Transcribed page contents:
=== Begin Enclosure ===

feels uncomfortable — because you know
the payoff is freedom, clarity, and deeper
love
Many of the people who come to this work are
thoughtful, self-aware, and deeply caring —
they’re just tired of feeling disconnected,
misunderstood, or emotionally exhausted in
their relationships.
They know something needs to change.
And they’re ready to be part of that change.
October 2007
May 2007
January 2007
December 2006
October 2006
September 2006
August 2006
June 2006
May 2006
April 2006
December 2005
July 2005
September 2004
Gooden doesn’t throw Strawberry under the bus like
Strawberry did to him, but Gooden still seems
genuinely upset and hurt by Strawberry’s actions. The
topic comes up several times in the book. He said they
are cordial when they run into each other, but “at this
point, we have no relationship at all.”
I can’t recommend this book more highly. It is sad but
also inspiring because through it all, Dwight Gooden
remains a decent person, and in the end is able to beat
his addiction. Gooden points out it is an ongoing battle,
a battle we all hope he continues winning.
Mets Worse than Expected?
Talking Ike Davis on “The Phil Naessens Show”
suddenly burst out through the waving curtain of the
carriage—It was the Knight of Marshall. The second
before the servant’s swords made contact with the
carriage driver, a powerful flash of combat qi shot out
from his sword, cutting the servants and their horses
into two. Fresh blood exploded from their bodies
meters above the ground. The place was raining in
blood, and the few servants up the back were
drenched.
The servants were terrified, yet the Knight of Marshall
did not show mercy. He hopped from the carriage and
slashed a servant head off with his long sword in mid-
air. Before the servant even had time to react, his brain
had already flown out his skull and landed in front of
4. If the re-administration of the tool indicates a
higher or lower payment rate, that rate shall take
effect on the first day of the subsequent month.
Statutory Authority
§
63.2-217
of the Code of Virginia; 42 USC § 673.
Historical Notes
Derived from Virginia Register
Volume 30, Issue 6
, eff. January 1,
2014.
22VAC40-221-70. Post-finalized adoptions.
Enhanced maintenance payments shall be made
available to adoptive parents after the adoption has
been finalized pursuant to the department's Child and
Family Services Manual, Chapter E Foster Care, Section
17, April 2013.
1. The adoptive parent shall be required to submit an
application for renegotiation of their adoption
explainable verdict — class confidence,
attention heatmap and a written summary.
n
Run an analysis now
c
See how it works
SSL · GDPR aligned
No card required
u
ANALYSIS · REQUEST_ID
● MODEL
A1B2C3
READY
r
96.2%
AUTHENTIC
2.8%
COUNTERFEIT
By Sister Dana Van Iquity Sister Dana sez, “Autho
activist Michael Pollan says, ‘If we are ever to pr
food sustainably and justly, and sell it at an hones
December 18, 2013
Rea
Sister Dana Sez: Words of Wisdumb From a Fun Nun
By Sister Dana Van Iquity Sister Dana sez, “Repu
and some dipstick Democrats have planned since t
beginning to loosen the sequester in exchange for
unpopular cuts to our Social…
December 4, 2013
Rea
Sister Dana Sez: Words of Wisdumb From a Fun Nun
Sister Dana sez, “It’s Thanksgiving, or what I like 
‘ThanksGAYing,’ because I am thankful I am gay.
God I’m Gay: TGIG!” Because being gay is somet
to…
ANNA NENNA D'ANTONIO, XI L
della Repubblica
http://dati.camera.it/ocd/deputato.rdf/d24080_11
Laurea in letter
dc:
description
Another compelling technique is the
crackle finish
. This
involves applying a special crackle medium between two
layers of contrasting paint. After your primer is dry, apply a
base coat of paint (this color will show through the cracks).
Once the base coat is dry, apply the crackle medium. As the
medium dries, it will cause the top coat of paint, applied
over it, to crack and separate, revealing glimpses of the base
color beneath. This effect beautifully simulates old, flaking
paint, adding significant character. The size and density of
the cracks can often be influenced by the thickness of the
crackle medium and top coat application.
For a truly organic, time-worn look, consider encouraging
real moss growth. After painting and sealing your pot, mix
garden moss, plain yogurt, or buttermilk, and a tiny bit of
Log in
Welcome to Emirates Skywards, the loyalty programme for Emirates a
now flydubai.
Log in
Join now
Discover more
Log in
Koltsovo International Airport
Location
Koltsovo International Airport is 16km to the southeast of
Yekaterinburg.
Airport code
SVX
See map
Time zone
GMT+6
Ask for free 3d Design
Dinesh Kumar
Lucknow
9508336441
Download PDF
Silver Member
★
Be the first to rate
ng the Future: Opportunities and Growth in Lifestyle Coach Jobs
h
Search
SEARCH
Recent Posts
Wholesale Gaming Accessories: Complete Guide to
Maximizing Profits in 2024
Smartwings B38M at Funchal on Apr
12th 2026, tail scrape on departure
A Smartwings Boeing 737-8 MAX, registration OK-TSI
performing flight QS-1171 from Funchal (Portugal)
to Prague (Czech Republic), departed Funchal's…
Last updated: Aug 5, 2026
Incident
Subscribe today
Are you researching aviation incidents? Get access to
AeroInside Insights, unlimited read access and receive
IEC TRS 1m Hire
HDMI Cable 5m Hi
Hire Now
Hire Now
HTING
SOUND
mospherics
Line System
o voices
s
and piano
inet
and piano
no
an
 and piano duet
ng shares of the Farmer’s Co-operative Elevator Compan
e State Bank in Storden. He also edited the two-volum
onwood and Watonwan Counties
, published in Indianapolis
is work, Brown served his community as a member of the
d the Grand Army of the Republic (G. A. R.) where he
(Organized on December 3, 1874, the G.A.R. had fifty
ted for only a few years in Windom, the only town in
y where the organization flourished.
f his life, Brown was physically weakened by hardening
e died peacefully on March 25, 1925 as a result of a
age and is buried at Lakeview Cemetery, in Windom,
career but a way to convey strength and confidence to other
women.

=== End Enclosure ===

How to complete this task: Could you restate the records above word for word?

Output of the task:
feels uncomfortable — because you know
the payoff is freedom, clarity, and deeper
love
Many of the people who come to this work are
thoughtful, self-aware, and deeply caring —
they’re just tired of feeling disconnected,
misunderstood, or emotionally exhausted in
their relationships.
They know something needs to change.
And they’re ready to be part of that change.
October 2007
May 2007
January 2007
December 2006
October 2006
September 2006
August 2006
June 2006
May 2006
April 2006
December 2005
July 2005
September 2004
Gooden doesn’t throw Strawberry under the bus like
Strawberry did to him, but Gooden still seems
genuinely upset and hurt by Strawberry’s actions. The
topic comes up several times in the book. He said they
are cordial when they run into each other, but “at this
point, we have no relationship at all.”
I can’t recommend this book more highly. It is sad but
also inspiring because through it all, Dwight Gooden
remains a decent person, and in the end is able to beat
his addiction. Gooden points out it is an ongoing battle,
a battle we all hope he continues winning.
Mets Worse than Expected?
Talking Ike Davis on “The Phil Naessens Show”
suddenly burst out through the waving curtain of the
carriage—It was the Knight of Marshall. The second
before the servant’s swords made contact with the
carriage driver, a powerful flash of combat qi shot out
from his sword, cutting the servants and their horses
into two. Fresh blood exploded from their bodies
meters above the ground. The place was raining in
blood, and the few servants up the back were
drenched.
The servants were terrified, yet the Knight of Marshall
did not show mercy. He hopped from the carriage and
slashed a servant head off with his long sword in mid-
air. Before the servant even had time to react, his brain
had already flown out his skull and landed in front of
4. If the re-administration of the tool indicates a
higher or lower payment rate, that rate shall take
effect on the first day of the subsequent month.
Statutory Authority
§
63.2-217
of the Code of Virginia; 42 USC § 673.
Historical Notes
Derived from Virginia Register
Volume 30, Issue 6
, eff. January 1,
2014.
22VAC40-221-70. Post-finalized adoptions.
Enhanced maintenance payments shall be made
available to adoptive parents after the adoption has
been finalized pursuant to the department's Child and
Family Services Manual, Chapter E Foster Care, Section
17, April 2013.
1. The adoptive parent shall be required to submit an
application for renegotiation of their adoption
explainable verdict — class confidence,
attention heatmap and a written summary.
n
Run an analysis now
c
See how it works
SSL · GDPR aligned
No card required
u
ANALYSIS · REQUEST_ID
● MODEL
A1B2C3
READY
r
96.2%
AUTHENTIC
2.8%
COUNTERFEIT
By Sister Dana Van Iquity Sister Dana sez, “Autho
activist Michael Pollan says, ‘If we are ever to pr
food sustainably and justly, and sell it at an hones
December 18, 2013
Rea
Sister Dana Sez: Words of Wisdumb From a Fun Nun
By Sister Dana Van Iquity Sister Dana sez, “Repu
and some dipstick Democrats have planned since t
beginning to loosen the sequester in exchange for
unpopular cuts to our Social…
December 4, 2013
Rea
Sister Dana Sez: Words of Wisdumb From a Fun Nun
Sister Dana sez, “It’s Thanksgiving, or what I like 
‘ThanksGAYing,’ because I am thankful I am gay.
God I’m Gay: TGIG!” Because being gay is somet
to…
ANNA NENNA D'ANTONIO, XI L
della Repubblica
http://dati.camera.it/ocd/deputato.rdf/d24080_11
Laurea in letter
dc:
description
Another compelling technique is the
crackle finish
. This
involves applying a special crackle medium between two
layers of contrasting paint. After your primer is dry, apply a
base coat of paint (this color will show through the cracks).
Once the base coat is dry, apply the crackle medium. As the
medium dries, it will cause the top coat of paint, applied
over it, to crack and separate, revealing glimpses of the base
color beneath. This effect beautifully simulates old, flaking
paint, adding significant character. The size and density of
the cracks can often be influenced by the thickness of the
crackle medium and top coat application.
For a truly organic, time-worn look, consider encouraging
real moss growth. After painting and sealing your pot, mix
garden moss, plain yogurt, or buttermilk, and a tiny bit of
Log in
Welcome to Emirates Skywards, the loyalty programme for Emirates a
now flydubai.
Log in
Join now
Discover more
Log in
Koltsovo International Airport
Location
Koltsovo International Airport is 16km to the southeast of
Yekaterinburg.
Airport code
SVX
See map
Time zone
GMT+6
Ask for free 3d Design
Dinesh Kumar
Lucknow
9508336441
Download PDF
Silver Member
★
Be the first to rate
ng the Future: Opportunities and Growth in Lifestyle Coach Jobs
h
Search
SEARCH
Recent Posts
Wholesale Gaming Accessories: Complete Guide to
Maximizing Profits in 2024
Smartwings B38M at Funchal on Apr
12th 2026, tail scrape on departure
A Smartwings Boeing 737-8 MAX, registration OK-TSI
performing flight QS-1171 from Funchal (Portugal)
to Prague (Czech Republic), departed Funchal's…
Last updated: Aug 5, 2026
Incident
Subscribe today
Are you researching aviation incidents? Get access to
AeroInside Insights, unlimited read access and receive
IEC TRS 1m Hire
HDMI Cable 5m Hi
Hire Now
Hire Now
HTING
SOUND
mospherics
Line System
o voices
s
and piano
inet
and piano
no
an
 and piano duet
ng shares of the Farmer’s Co-operative Elevator Compan
e State Bank in Storden. He also edited the two-volum
onwood and Watonwan Counties
, published in Indianapolis
is work, Brown served his community as a member of the
d the Grand Army of the Republic (G. A. R.) where he
(Organized on December 3, 1874, the G.A.R. had fifty
ted for only a few years in Windom, the only town in
y where the organization flourished.
f his life, Brown was physically weakened by hardening
e died peacefully on March 25, 1925 as a result of a
age and is buried at Lakeview Cemetery, in Windom,
career but a way to convey strength and confidence to other
women.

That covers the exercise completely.